Pas question pourtant de continuer dans une carrière dans la haute fonction publique. Laura Cleary profite de cette nouvelle vie pour concrétiser quelque chose qu’elle a en tête depuis quelque temps déjà : ouvrir une librairie française dans la capitale anglaise. “Je crois que ma motivation était avant tout de trouver une certaine indépendance dans mon travail”. Avant de se lancer dans cette nouvelle aventure professionnelle, et parce qu’elle veut faire les choses sérieusement, la Française prend le temps de se former. “J’ai travaillé pendant un an et demi sur le projet, j’ai réalisé un business plan, j’ai fait des listes de livres qui m’intéressaient, je suis allée voir des éditeurs en France, j’ai fait des salons à Paris, Londres et Francfort.

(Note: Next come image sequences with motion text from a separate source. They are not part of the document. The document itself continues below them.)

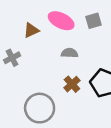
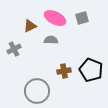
gray semicircle: (70, 53) -> (51, 40), moved
brown cross: (72, 84) -> (64, 71), turned 32

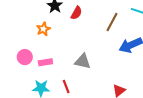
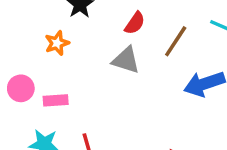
red semicircle: (76, 13) -> (135, 23), moved
gray triangle: (83, 61) -> (126, 60), moved

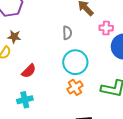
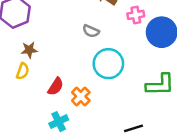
gray semicircle: (67, 33) -> (91, 31), turned 128
orange cross: (75, 87) -> (81, 96), moved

J’ai tout appris sur le tas”.
Elle contacte aussi sa cousine, Anne Vegnaduzzo, avec qui elle a toujours entretenu des liens forts, pour lui demander son aide sur le projet. Il faut dire que sa cousine, toujours à la tête de son agence artistique, a un bon carnet d’adresses. “On ne se voyait pas souvent, moi j’habitais Paris et Laura en Auvergne, mais on se croisait durant les fêtes de famille. Ce qui ne nous empêchait pas d’avoir des liens forts depuis petites et que je lui ai tout de suite fait confiance quand elle m’a parlé de son idée”, avance Anne Vegnaduzzo. Tellement emballée, la jeune femme décide même de quitter le Canada et de rejoindre sa cousine en novembre 2016 dans cette aventure.
Il faudra tout de même quelques mois pour concrétiser l’idée, le plus compliqué ayant été de trouver le lieu idéal pour ouvrir cette librairie. Ce sera chose faite en janvier 2017, sur Cheshire Street à deux pas du quartier branché, culturel et familial de Londres, Shoreditch. “Tout s’est ensuite accéléré, le 2 février on signait le bail, le 14 on avait les clés”, se souvient Laura Cleary. Après quelques semaines de travaux, Caravansérail ouvre enfin ses portes le 23 juin 2017.
Plus qu’une librairie, les deux jeunes femmes ont voulu faire de cet endroit “un lieu d’expériences culturelles à part entière, c’est d’ailleurs pour cela qu’on a choisi le nom de Caravansérail”. En effet, en Orient, ce terme signifie “abri pour les voyageurs”. Outre les rayons de livres français et britanniques (romans classiques ou graphiques, livres jeunesse), l’espace a été pensé pour organiser des expositions, des rencontres avec les auteurs et des événements musicaux. “Tisser du lien social est essentiel pour nous. C’est pour cela que l’on ne veut pas s’enfermer dans une seule chose. On est à la fois un lieu pour les enfants, pour les familles, pour les amoureux de la lecture, mais aussi les amateurs d’art ou de musique, ou encore les curieux qui veulent échanger avec un auteur”, résument les deux cousines.
Un an après l’ouverture de Caravansérail, Anne et Laura ont encore plein de projets pour faire évoluer le lieu. “On ne va quand même pas se reposer au bout d’un an !”, plaisantent-elles. Leur boutique en ligne sera lancée en septembre, “on va aussi mettre en place des “book clubs”, l’idée étant de proposer aux gens de s’abonner à la librairie et ainsi recevoir tous les mois un livre surprise, tiré de la littérature francophone contemporaine. On veut toucher tout le monde y compris ceux qui apprennent le français. Ce ne sera donc pas de la littérature ardue, mais elle ne sera pas trop simple non plus”.
Les rendez-vous installés sur la première année continueront comme le Spoken Words (tous les premiers mardis du mois), le vernissage d’une exposition (tous les premiers jeudis du mois) en collaboration avec la Whitechapel Gallery, “The art of translation” (le deuxième mercredi du mois pour donner la parole aux traducteurs d’ouvrages) et Victor the story sailor (conteur pour enfants présent le premier dimanche de chaque mois). “On va aussi continuer les concerts artistiques, les interventions théâtrales, les rencontres avec les auteurs. Notre objectif : étendre notre communauté”.